[Start of Attachment]

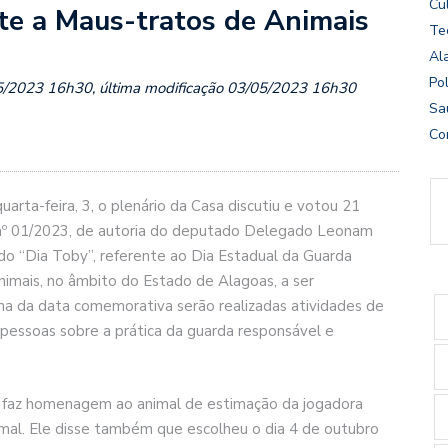
Cu
e a Maus-tratos de Animais
Te
Al
Pol
5/2023 16h30, última modificação 03/05/2023 16h30
Sa
Co
rta-feira, 3, o plenário da Casa discutiu e votou 21
ia nº 01/2023, de autoria do deputado Delegado Leonam
o do “Dia Toby”, referente ao Dia Estadual da Guarda
mais, no âmbito do Estado de Alagoas, a ser
 da data comemorativa serão realizadas atividades de
 pessoas sobre a prática da guarda responsável e
i faz homenagem ao animal de estimação da jogadora
imal. Ele disse também que escolheu o dia 4 de outubro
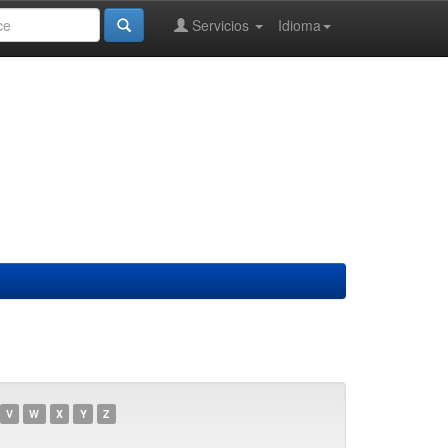
Servicios
Idioma
V
W
X
Y
Z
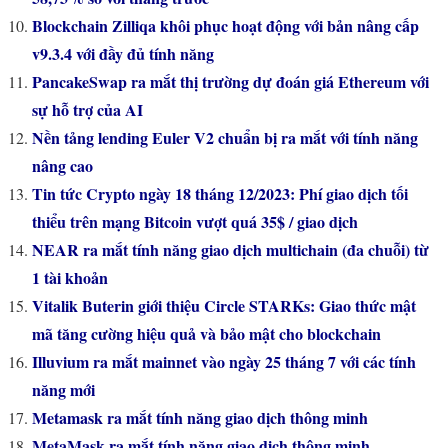
Blockchain Zilliqa khôi phục hoạt động với bản nâng cấp
v9.3.4 với đầy đủ tính năng
PancakeSwap ra mắt thị trường dự đoán giá Ethereum với
sự hỗ trợ của AI
Nền tảng lending Euler V2 chuẩn bị ra mắt với tính năng
nâng cao
Tin tức Crypto ngày 18 tháng 12/2023: Phí giao dịch tối
thiểu trên mạng Bitcoin vượt quá 35$ / giao dịch
NEAR ra mắt tính năng giao dịch multichain (đa chuỗi) từ
1 tài khoản
Vitalik Buterin giới thiệu Circle STARKs: Giao thức mật
mã tăng cường hiệu quả và bảo mật cho blockchain
Illuvium ra mắt mainnet vào ngày 25 tháng 7 với các tính
năng mới
Metamask ra mắt tính năng giao dịch thông minh
MetaMask ra mắt tính năng giao dịch thông minh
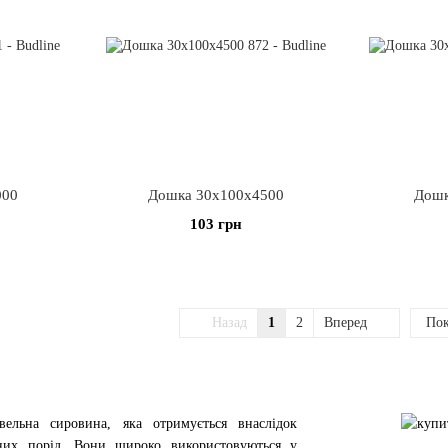
000
Дошка 30х100х4500
Дошк
103 грн
Назад
1
2
Вперед
Пок
вельна сировина, яка отримується внаслідок
них порід. Вони широко використовуються у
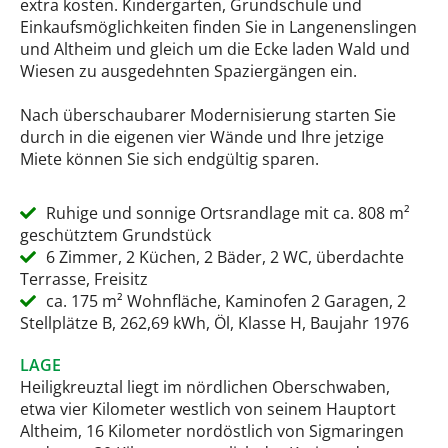
extra kosten. Kindergarten, Grundschule und
Einkaufsmöglichkeiten finden Sie in Langenenslingen
und Altheim und gleich um die Ecke laden Wald und
Wiesen zu ausgedehnten Spaziergängen ein.
Nach überschaubarer Modernisierung starten Sie
durch in die eigenen vier Wände und Ihre jetzige
Miete können Sie sich endgültig sparen.
Ruhige und sonnige Ortsrandlage mit ca. 808 m²
geschütztem Grundstück
6 Zimmer, 2 Küchen, 2 Bäder, 2 WC, überdachte
Terrasse, Freisitz
ca. 175 m² Wohnfläche, Kaminofen 2 Garagen, 2
Stellplätze B, 262,69 kWh, Öl, Klasse H, Baujahr 1976
LAGE
Heiligkreuztal liegt im nördlichen Oberschwaben,
etwa vier Kilometer westlich von seinem Hauptort
Altheim, 16 Kilometer nordöstlich von Sigmaringen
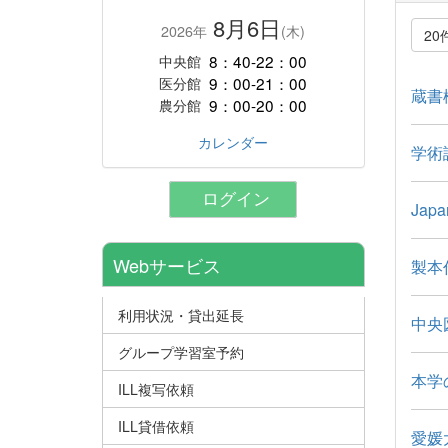
8月6日
2026年
(木)
20
8：40-22：00
中央館
9：00-21：00
医分館
蔵書検
9：00-20：00
農分館
カレンダー
学術
ログイン
Jap
Webサービス
製本
利用状況・貸出延長
中央
グループ学習室予約
本学
ILL複写依頼
ILL貸借依頼
愛媛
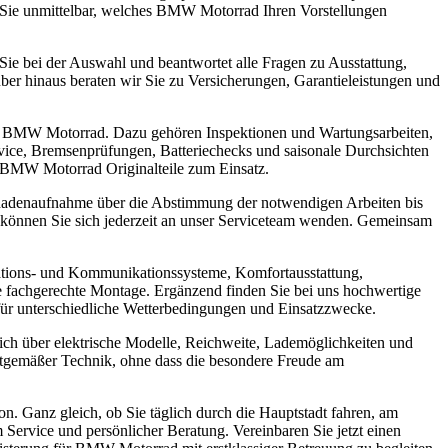
en Sie unmittelbar, welches BMW Motorrad Ihren Vorstellungen
Sie bei der Auswahl und beantwortet alle Fragen zu Ausstattung,
er hinaus beraten wir Sie zu Versicherungen, Garantieleistungen und
r Ihr BMW Motorrad. Dazu gehören Inspektionen und Wartungsarbeiten,
ce, Bremsenprüfungen, Batteriechecks und saisonale Durchsichten
d BMW Motorrad Originalteile zum Einsatz.
 Schadenaufnahme über die Abstimmung der notwendigen Arbeiten bis
n können Sie sich jederzeit an unser Serviceteam wenden. Gemeinsam
tions- und Kommunikationssysteme, Komfortausstattung,
e fachgerechte Montage. Ergänzend finden Sie bei uns hochwertige
für unterschiedliche Wetterbedingungen und Einsatzzwecke.
ich über elektrische Modelle, Reichweite, Lademöglichkeiten und
eitgemäßer Technik, ohne dass die besondere Freude am
. Ganz gleich, ob Sie täglich durch die Hauptstadt fahren, am
ervice und persönlicher Beratung. Vereinbaren Sie jetzt einen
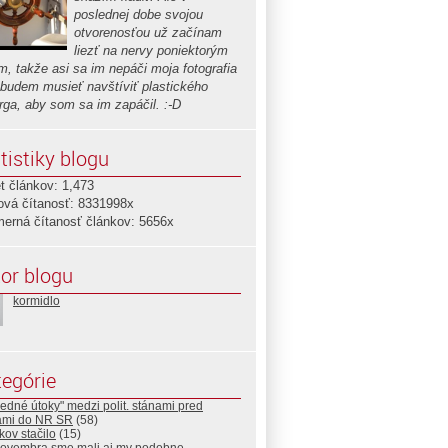
poslednej dobe svojou
otvorenosťou už začínam
liezť na nervy poniektorým
m, takže asi sa im nepáči moja fotografia
i budem musieť navštíviť plastického
urga, aby som sa im zapáčil. :-D
tistiky blogu
t článkov: 1,473
ová čítanosť: 8331998x
merná čítanosť článkov: 5656x
or blogu
kormidlo
egórie
edné útoky" medzi polit. stánami pred
ami do NR SR
(58)
kov stačilo
(15)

[End of Attachment]

Using the entries above, transcribe exactly from the line that has "Illuvium ra mắt" through the line that has "ca. 175 m² Wohnfläche, Kaminofen 2 Garagen, 2". Pictures are dropped.

- **ANSWER SECTION**
Illuvium ra mắt mainnet vào ngày 25 tháng 7 với các tính
năng mới
Metamask ra mắt tính năng giao dịch thông minh
MetaMask ra mắt tính năng giao dịch thông minh
000
Дошка 30х100х4500
Дошк
103 грн
Назад
1
2
Вперед
Пок
вельна сировина, яка отримується внаслідок
них порід. Вони широко використовуються у
extra kosten. Kindergarten, Grundschule und
Einkaufsmöglichkeiten finden Sie in Langenenslingen
und Altheim und gleich um die Ecke laden Wald und
Wiesen zu ausgedehnten Spaziergängen ein.
Nach überschaubarer Modernisierung starten Sie
durch in die eigenen vier Wände und Ihre jetzige
Miete können Sie sich endgültig sparen.
Ruhige und sonnige Ortsrandlage mit ca. 808 m²
geschütztem Grundstück
6 Zimmer, 2 Küchen, 2 Bäder, 2 WC, überdachte
Terrasse, Freisitz
ca. 175 m² Wohnfläche, Kaminofen 2 Garagen, 2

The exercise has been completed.